It seems to me that the regulative idea that we — we…liberals, we heirs of the Enlightenment, we Socratists — most frequently use to criticize the conduct of various conversational partners is that of needing education in order to outgrow their primitive fear, hatreds, and superstitions. This is the much like the concept which the victorious Allied armies used when they set about re-educating the citizens of occupied Germany and Japan. It is also the one which was used by American schoolteachers who had read Dewey and were concerned to get students to think ‘scientifically’ and ‘rationally’ about such matters as the origin of the species and sexual behavior (that is, to get them to read Darwin and Freud without disgust and incredulity). It is a concept which I, like most Americans who teach humanities or social science in colleges and universities, invoke when we try to arrange things so that students who enter as bigoted, homophobic, religious fundamentalists will leave college with views more like our own.

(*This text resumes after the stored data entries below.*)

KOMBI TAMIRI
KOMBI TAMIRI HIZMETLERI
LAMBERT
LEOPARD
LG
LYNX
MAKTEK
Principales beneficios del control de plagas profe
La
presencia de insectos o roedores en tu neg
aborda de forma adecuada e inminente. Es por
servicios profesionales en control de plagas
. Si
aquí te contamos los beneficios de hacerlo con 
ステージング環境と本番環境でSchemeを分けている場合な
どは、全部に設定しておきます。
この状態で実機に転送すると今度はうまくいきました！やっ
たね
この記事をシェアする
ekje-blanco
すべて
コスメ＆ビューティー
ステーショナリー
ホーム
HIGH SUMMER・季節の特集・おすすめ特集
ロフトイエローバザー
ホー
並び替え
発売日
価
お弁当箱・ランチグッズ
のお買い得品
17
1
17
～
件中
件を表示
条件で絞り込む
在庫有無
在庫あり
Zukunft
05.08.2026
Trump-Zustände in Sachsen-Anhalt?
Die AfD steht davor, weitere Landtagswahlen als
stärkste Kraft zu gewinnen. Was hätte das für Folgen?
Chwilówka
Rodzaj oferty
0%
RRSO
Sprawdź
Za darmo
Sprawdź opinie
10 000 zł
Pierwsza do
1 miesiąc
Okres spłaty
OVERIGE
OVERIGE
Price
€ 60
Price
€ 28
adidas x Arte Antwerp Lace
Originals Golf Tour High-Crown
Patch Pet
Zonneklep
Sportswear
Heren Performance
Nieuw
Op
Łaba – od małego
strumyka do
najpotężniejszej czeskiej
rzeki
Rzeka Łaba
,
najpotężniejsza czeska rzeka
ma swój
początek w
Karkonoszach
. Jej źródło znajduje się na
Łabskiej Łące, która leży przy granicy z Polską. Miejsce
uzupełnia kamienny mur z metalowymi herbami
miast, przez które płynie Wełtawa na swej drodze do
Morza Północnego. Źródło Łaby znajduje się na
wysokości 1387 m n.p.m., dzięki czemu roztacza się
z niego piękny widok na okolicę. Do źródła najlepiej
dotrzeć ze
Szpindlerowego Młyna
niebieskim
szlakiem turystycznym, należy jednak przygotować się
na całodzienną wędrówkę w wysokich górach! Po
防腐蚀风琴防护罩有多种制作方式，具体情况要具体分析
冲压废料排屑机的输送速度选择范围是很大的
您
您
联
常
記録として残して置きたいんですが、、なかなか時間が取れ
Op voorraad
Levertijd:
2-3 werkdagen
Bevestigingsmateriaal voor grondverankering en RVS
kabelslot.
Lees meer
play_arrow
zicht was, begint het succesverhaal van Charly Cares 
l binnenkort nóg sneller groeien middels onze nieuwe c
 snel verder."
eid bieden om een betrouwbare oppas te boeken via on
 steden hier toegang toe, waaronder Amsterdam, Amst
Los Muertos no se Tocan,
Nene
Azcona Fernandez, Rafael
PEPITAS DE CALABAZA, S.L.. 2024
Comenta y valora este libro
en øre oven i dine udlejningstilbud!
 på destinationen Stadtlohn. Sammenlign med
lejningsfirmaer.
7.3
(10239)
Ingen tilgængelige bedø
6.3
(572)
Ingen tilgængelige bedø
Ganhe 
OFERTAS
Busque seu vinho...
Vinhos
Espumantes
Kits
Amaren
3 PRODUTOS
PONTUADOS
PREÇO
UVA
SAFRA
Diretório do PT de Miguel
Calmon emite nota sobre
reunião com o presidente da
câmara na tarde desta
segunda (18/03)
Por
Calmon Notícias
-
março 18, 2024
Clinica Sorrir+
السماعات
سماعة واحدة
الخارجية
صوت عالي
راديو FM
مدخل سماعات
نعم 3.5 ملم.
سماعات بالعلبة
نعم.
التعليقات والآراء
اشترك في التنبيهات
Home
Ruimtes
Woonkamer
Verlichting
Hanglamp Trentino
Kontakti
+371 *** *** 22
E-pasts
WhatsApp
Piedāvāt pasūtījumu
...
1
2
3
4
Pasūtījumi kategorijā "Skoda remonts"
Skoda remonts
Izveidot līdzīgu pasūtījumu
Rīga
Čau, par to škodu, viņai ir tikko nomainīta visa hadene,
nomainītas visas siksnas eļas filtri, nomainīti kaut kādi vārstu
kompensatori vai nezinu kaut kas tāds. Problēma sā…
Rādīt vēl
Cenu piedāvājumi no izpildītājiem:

What is the relation of this idea to the regulative idea of reason which Putnam believes to be transcendent and which Habermas believes to be discoverable within the grammar of concepts ineliminable from our description of the making of assertions? The answer to that question depends upon how much the re-education of Nazis and fundamentalists has to do with merging interpretive horizons and how much with replacing such horizons. The fundamentalist parents of our fundamentalist students think that the entire “American liberal establishment” is engaged in a conspiracy. Had they read Habermas, these people would say that the typical communication situation in American college classrooms is no more herrschaftsfrei [domination free] than that in the Hitler Youth camps.

These parents have a point. Their argument is that we liberal teachers no more feel in a symmetrical communication situation when we talk with bigots than do kindergarten teachers talking with their students….When we American college teachers encounter religious fundamentalists, we do not consider the possibility of reformulating our own practices of justification so as to give more weight to the authority of the Christian scriptures. Instead, we do our best to convince these students of the benefits of secularization. We assign first-person accounts of growing up homosexual to our homophobic students for the same reasons that German schoolteachers in the postwar period assigned The Diary of Anne Frank.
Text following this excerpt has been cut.